* [What this task involves]:
Your task is to filter the entries and copy every line containing the string "reducerea".

* [Data in this exercise]:
=-=-=
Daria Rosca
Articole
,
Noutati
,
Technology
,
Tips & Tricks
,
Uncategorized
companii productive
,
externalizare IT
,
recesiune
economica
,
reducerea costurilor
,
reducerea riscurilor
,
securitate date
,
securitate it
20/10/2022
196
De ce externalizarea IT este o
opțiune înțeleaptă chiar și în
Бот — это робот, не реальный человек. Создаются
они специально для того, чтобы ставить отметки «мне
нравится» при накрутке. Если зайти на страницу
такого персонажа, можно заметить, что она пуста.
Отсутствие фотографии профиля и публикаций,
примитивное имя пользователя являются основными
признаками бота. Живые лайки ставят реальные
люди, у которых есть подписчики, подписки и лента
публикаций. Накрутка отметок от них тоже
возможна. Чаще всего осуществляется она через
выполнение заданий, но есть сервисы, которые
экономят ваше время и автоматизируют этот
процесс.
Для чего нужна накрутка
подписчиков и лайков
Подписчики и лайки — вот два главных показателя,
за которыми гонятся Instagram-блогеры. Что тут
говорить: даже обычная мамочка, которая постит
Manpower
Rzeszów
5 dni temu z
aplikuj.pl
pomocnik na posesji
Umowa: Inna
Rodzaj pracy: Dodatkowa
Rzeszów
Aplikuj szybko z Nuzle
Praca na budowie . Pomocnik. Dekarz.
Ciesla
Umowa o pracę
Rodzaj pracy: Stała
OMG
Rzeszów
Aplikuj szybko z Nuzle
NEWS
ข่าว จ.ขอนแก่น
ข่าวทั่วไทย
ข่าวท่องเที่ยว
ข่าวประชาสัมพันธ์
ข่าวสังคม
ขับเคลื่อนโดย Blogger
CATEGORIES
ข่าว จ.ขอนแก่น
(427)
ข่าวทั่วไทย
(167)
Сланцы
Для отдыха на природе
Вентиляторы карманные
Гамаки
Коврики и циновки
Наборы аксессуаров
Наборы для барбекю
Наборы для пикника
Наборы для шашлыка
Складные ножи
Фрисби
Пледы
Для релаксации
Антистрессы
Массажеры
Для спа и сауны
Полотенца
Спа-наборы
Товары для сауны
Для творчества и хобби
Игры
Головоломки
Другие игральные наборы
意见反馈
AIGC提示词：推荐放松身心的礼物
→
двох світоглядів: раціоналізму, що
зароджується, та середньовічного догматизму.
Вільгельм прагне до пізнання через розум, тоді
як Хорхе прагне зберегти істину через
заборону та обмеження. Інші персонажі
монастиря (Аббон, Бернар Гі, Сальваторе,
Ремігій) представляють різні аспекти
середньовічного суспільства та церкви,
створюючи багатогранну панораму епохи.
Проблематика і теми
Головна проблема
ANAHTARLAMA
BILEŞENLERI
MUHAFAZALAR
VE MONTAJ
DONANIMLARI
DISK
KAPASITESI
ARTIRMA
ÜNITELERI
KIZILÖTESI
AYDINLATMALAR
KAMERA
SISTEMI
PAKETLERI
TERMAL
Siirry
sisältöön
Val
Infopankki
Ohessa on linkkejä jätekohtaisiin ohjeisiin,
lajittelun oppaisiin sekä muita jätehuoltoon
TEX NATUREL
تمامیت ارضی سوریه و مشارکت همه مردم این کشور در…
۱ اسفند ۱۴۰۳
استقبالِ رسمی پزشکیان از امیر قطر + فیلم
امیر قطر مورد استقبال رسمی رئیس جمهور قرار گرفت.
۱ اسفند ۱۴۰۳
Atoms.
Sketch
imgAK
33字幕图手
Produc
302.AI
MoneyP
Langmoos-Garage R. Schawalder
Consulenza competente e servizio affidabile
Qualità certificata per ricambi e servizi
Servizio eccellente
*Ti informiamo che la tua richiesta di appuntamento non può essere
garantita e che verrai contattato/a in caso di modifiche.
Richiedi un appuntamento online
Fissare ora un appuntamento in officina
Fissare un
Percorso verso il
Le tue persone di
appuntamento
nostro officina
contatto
=-=-=
* [Reply]:
reducerea costurilor
reducerea riscurilor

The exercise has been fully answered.